Picocon’s fearless agents had hunted down some particularly reprehensible examples of tawdry merchandise. Such items were then paraded before the attendees, who could bid to save or condemn them (all money to charity). Those objects deemed irredeemably ugly or tacky were ceremonially frozen using liquid nitrogen and then smashed with a sledgehammer. Very satisfying.
In the afternoon I appeared on a panel with Cory, discussing dystopias, the benefits or dangers of writing groups, audience avatars, writing YA and how to be a subversive aunt/uncle.

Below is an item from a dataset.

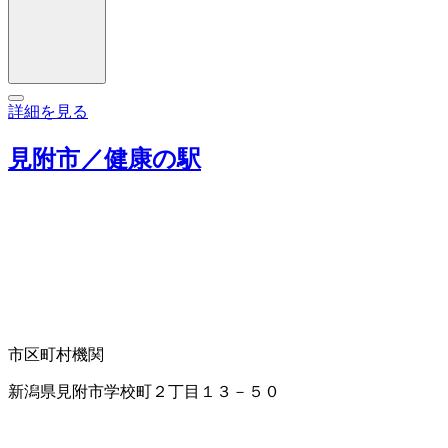
詳細を見る
見附市／健康の駅
市区町村機関
新潟県見附市学校町２丁目１３－５０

On the Sunday, the guests of honour were Kari Sperring and Ian McDonald. As it happened, their speeches worked well as a pair (which fitted the theme of duality). Kari’s talk was about new ways of regarding history, challenging the accounts written by the ‘winners’, and avoiding mindless repetition of the dominant narrative when writing historical fiction. Ian’s speech was about new ways of regarding the future, the Long Now Foundation, and their desire to move away from mankind’s disastrous short-termism.
Both talks were very interesting, and their panel in the afternoon covered a lot of ground, including gender and the emergence of fictional futures shaped by cultures that weren’t American or European.
All in all, Picocon is a warm, friendly, welcoming convention, and they look after their Guests of Honour very well. Many thanks to Stephen Ingram and the other organisers. Thanks in particular to Noor Mulheron for chaperoning me throughout the con, and making sure that I was fed and watered and didn’t fall down any holes.